Work to be completed: Give back, exactly and with nothing added, the lines that run from the one containing "كروية سعودية فر" to the final line below.

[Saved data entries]
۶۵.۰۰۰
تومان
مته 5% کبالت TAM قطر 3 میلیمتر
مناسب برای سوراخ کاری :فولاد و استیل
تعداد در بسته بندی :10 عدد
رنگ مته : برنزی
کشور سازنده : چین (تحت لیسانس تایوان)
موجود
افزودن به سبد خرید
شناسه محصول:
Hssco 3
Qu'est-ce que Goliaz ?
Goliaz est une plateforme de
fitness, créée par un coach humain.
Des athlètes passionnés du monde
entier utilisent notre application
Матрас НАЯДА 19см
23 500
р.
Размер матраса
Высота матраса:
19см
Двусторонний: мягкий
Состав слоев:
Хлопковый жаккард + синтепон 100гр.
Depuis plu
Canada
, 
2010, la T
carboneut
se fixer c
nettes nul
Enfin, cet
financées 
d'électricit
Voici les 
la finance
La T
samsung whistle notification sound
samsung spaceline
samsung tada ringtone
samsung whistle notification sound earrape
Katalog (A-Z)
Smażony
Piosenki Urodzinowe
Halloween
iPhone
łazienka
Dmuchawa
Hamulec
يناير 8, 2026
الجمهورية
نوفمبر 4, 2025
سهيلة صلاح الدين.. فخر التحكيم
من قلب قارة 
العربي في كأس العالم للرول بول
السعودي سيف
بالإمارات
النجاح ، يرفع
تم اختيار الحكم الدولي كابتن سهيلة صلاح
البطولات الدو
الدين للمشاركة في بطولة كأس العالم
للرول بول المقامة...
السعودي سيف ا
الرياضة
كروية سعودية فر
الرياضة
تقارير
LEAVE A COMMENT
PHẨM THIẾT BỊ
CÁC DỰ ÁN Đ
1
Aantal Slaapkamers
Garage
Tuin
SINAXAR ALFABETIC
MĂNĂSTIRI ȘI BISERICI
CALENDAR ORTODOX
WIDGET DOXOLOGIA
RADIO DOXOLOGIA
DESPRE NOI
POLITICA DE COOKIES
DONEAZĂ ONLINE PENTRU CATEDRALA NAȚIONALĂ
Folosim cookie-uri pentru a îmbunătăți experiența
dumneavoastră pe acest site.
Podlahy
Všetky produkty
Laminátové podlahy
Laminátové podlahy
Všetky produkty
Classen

Output below:
كروية سعودية فر
الرياضة
تقارير
LEAVE A COMMENT
PHẨM THIẾT BỊ
CÁC DỰ ÁN Đ
1
Aantal Slaapkamers
Garage
Tuin
SINAXAR ALFABETIC
MĂNĂSTIRI ȘI BISERICI
CALENDAR ORTODOX
WIDGET DOXOLOGIA
RADIO DOXOLOGIA
DESPRE NOI
POLITICA DE COOKIES
DONEAZĂ ONLINE PENTRU CATEDRALA NAȚIONALĂ
Folosim cookie-uri pentru a îmbunătăți experiența
dumneavoastră pe acest site.
Podlahy
Všetky produkty
Laminátové podlahy
Laminátové podlahy
Všetky produkty
Classen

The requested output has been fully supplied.